Jun 9, 2022
F-15s Fly Over Burning Oil Fields in Kuwait during Operation Desert Storm
On the night of 17 January 1991, the best of the U.S. Air Force's fighter aircraft crossed the Kuwaiti border in order to take part in Operation Desert Storm. Among these aircraft were the F-16A Fighting Falcon, F-15C Eagle, and F-15E Strike Eagle fighter aircraft. Flying in formation, they were tasked with entering the skies over burning oil fields in Kuwait to support ground forces.
More than 1,000 military aircraft were deployed to the Gulf War. An estimated 80 percent of these were used in the air campaign, while the remaining 20 percent provided air support to ground units. The air campaign’s mission was to clear the skies of enemy forces and to support the ground brigade attacks. The U.S. and coalition forces maintained air superiority throughout the campaign and never faced aerial opposition from the Iraqi forces.
737 oil wells were set on fire by retreating Iraqi forces in Kuwait. This blanketed much of the region in smoke that reached as high as 20,000 feet. Flying through this hazardous environment, the U.S. aircraft were on an incredibly important mission. Not only were they facing the challenges of managing a high smoke environment, but they were also tasked with flying low, as close to the ground as they could, in order to achieve the objectives of their mission.
The F-16A was arguably the best fighter aircraft of its time, with its lightweight design, incredibly maneuverability and incredible speed. Its ability to stay in the air for extended periods of time and its then state of the art weapons systems made it a formidable foe.

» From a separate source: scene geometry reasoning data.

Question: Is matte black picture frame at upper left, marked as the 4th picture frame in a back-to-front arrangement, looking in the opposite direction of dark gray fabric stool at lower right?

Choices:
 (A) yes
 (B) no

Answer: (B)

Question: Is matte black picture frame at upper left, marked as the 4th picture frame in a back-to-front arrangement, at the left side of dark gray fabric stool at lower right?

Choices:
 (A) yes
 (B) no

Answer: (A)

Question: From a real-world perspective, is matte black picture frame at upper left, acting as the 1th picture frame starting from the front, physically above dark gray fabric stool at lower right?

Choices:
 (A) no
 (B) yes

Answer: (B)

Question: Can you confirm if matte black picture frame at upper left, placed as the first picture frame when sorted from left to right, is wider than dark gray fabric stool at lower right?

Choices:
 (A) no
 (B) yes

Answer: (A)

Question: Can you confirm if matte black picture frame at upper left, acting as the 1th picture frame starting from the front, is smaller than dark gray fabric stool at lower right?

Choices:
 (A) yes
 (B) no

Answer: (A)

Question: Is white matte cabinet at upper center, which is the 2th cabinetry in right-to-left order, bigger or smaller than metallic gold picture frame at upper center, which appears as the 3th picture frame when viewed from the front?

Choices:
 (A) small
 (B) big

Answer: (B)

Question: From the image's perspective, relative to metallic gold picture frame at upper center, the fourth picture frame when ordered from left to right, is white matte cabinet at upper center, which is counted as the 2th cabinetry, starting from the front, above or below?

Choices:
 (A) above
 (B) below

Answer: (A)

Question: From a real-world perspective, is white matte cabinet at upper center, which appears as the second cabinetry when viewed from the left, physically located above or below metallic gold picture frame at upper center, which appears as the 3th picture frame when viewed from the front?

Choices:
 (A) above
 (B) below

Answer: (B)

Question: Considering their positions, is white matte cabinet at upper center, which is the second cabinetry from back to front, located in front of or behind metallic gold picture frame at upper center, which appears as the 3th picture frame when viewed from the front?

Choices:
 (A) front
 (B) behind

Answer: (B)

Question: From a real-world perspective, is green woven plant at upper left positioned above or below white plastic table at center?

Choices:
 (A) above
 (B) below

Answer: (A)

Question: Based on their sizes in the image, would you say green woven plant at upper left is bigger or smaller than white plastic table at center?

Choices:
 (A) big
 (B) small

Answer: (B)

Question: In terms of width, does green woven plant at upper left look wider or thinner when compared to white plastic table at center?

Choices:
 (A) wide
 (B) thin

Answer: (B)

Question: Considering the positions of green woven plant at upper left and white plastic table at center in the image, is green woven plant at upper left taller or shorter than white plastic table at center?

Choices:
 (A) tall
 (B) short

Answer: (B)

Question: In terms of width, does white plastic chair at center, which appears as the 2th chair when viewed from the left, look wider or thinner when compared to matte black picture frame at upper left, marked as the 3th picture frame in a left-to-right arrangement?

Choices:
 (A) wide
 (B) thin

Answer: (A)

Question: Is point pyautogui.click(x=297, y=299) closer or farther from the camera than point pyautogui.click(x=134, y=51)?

The F-15C Eagle was the most advanced tactical fighter ever to reach operational status during Desert Storm. It had superior speed and maneuverability compared to the F-16A and could stay in the air longer, allowing it to provide valuable support to ground forces.
This famous photograph of all three of the aircraft flying over the burning oil fields as Saddam’s Iraqi Army retreated back across the border into Iraq, was snapped by a US Air Force photographer in the first days of the war, in 1991. It serves as a symbol for the power of the United States and the precision of American military forces.
These aircraft were instrumental in helping to bring an end to the conflict, and their presence in the skies of Kuwait is an indisputable reminder of the skill and dedication of the US Air Force as well as the courage of the men and women who flew these aircraft.